Work to be completed: From the records below, return every line containing the word "סוללה".

Record extracts:

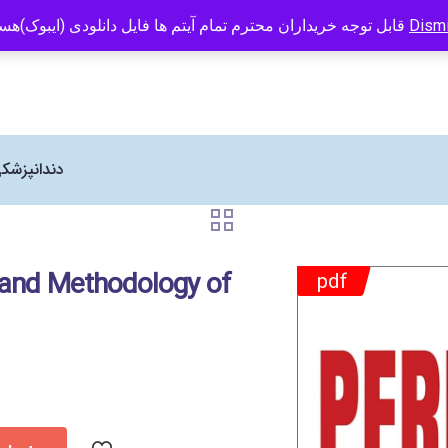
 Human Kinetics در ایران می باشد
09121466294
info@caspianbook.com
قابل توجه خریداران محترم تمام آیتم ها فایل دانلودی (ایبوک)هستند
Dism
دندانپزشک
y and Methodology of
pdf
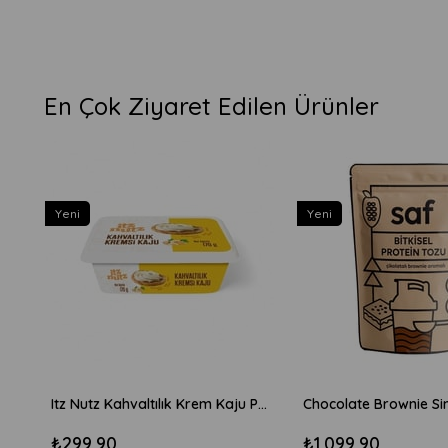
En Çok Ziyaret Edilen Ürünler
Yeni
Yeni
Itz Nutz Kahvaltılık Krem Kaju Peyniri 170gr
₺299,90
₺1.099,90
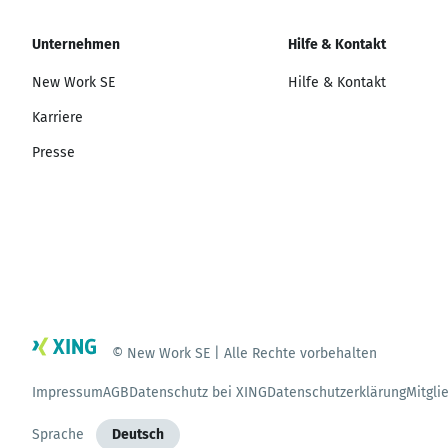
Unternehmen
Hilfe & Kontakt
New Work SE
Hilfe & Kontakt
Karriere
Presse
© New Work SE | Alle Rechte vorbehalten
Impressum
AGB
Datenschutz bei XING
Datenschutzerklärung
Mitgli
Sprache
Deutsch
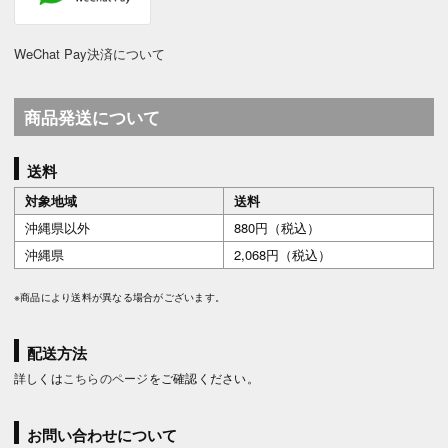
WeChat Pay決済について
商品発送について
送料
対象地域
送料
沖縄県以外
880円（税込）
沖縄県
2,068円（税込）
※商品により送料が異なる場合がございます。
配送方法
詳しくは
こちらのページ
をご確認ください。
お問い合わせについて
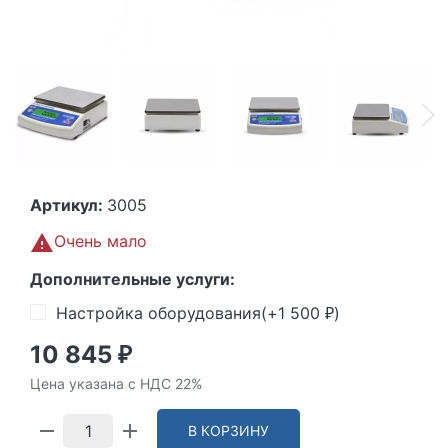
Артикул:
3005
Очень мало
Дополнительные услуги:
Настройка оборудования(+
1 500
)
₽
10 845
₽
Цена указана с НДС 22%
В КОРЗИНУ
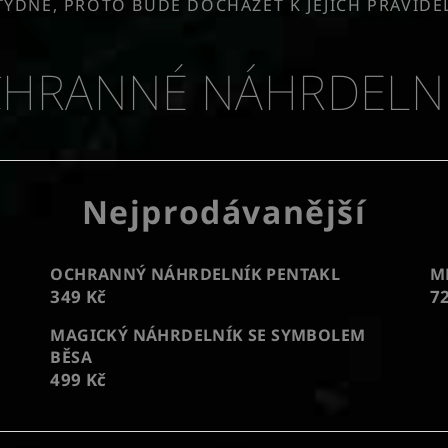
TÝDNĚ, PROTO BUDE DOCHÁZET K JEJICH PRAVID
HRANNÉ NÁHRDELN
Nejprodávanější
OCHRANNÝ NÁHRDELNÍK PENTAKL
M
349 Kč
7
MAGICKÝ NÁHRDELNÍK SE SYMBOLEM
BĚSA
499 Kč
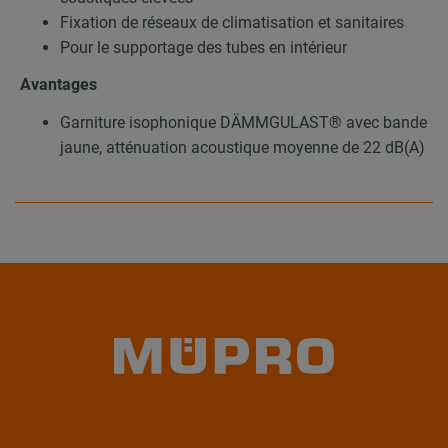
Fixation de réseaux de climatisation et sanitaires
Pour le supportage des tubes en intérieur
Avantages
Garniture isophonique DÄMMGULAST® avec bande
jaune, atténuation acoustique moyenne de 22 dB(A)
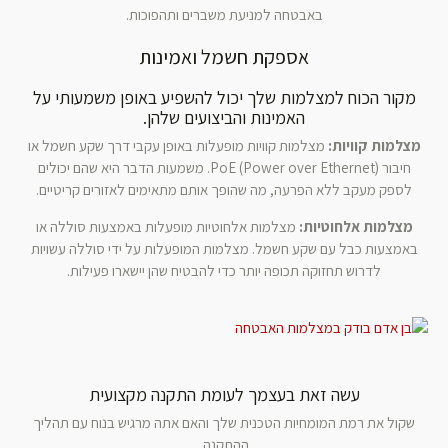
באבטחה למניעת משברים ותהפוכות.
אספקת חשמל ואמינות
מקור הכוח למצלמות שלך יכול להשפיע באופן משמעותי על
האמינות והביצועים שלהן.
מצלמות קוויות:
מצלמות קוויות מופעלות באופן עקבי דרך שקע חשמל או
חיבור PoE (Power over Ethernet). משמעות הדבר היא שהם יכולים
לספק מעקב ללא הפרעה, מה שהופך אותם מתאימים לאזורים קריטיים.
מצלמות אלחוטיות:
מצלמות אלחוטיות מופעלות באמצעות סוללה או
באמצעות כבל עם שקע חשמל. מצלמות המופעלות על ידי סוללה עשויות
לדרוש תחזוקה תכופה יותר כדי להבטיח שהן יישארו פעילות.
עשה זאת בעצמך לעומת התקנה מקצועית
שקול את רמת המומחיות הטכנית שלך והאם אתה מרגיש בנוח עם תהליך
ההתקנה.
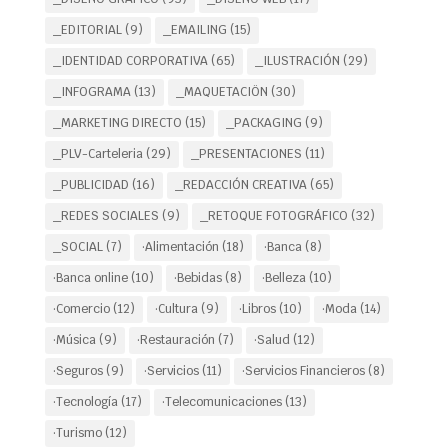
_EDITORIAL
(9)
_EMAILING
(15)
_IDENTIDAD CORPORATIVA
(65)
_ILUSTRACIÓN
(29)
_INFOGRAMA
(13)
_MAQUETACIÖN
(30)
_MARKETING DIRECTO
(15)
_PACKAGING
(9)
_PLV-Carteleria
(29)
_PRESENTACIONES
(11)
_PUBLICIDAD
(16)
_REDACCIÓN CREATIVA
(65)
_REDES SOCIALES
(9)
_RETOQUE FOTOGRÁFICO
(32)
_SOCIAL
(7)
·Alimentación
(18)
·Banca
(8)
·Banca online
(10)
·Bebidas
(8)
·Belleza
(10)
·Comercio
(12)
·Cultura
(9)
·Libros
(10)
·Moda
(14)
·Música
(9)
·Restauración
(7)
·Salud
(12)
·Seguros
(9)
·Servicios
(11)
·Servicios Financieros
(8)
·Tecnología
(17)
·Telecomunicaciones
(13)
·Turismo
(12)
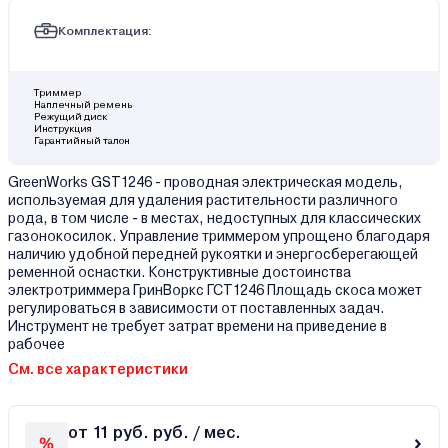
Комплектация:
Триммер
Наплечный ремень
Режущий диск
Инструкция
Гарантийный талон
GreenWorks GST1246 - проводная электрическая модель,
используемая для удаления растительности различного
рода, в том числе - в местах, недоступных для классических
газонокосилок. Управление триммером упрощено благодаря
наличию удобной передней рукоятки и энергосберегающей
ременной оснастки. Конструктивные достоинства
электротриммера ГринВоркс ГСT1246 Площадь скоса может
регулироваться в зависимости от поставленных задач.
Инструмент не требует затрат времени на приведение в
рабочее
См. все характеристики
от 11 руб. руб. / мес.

Your solution:
מצלמות אלחוטיות מופעלות באמצעות סוללה או
באמצעות כבל עם שקע חשמל. מצלמות המופעלות על ידי סוללה עשויות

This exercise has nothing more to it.